* _Exercise aim_: The expected answer is the set of lines in the data below between the line holding "Mais au point" and the line holding "avait plus de", inclusive, written out exactly.

--- START ---

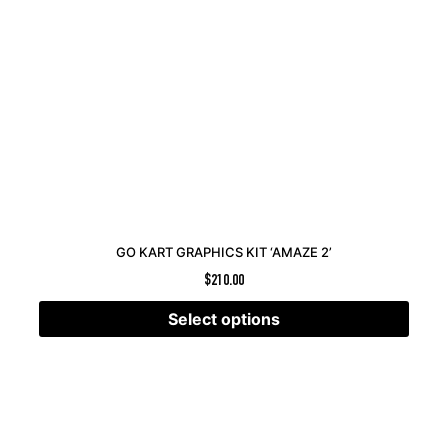
GO KART GRAPHICS KIT ‘AMAZE 2’
$
210.00
Select options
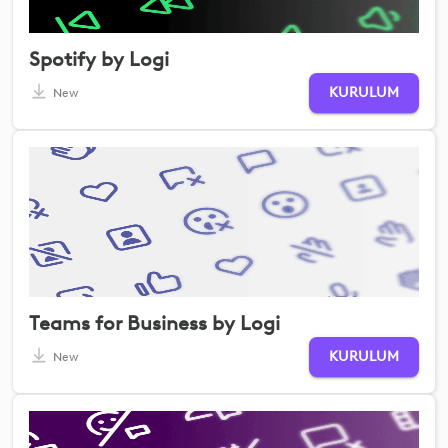
Spotify by Logi
KURULUM
New
Teams for Business by Logi
KURULUM
New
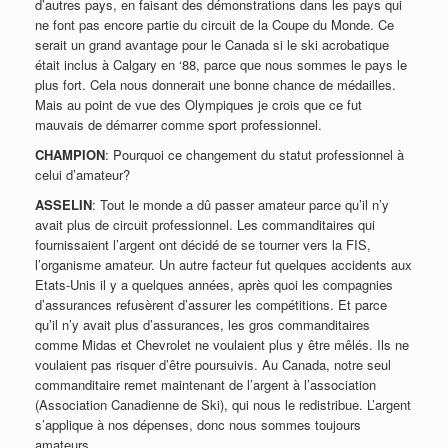
d’autres pays, en faisant des démonstrations dans les pays qui
ne font pas encore partie du circuit de la Coupe du Monde. Ce
serait un grand avantage pour le Canada si le ski acrobatique
était inclus à Calgary en ‘88, parce que nous sommes le pays le
plus fort. Cela nous donnerait une bonne chance de médailles.
Mais au point de vue des Olympiques je crois que ce fut
mauvais de démarrer comme sport professionnel.
CHAMPION
: Pourquoi ce changement du statut professionnel à
celui d’amateur?
ASSELIN
: Tout le monde a dû passer amateur parce qu’il n’y
avait plus de circuit professionnel. Les commanditaires qui
fournissaient l’argent ont décidé de se tourner vers la FIS,
l’organisme amateur. Un autre facteur fut quelques accidents aux
Etats-Unis il y a quelques années, après quoi les compagnies
d’assurances refusèrent d’assurer les compétitions. Et parce
qu’il n’y avait plus d’assurances, les gros commanditaires
comme Midas et Chevrolet ne voulaient plus y être mêlés. Ils ne
voulaient pas risquer d’être poursuivis. Au Canada, notre seul
commanditaire remet maintenant de l’argent à l’association
(Association Canadienne de Ski), qui nous le redistribue. L’argent
s’applique à nos dépenses, donc nous sommes toujours
amateurs.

--- END ---

* _Response to the task_:
Mais au point de vue des Olympiques je crois que ce fut
mauvais de démarrer comme sport professionnel.
CHAMPION
: Pourquoi ce changement du statut professionnel à
celui d’amateur?
ASSELIN
: Tout le monde a dû passer amateur parce qu’il n’y
avait plus de circuit professionnel. Les commanditaires qui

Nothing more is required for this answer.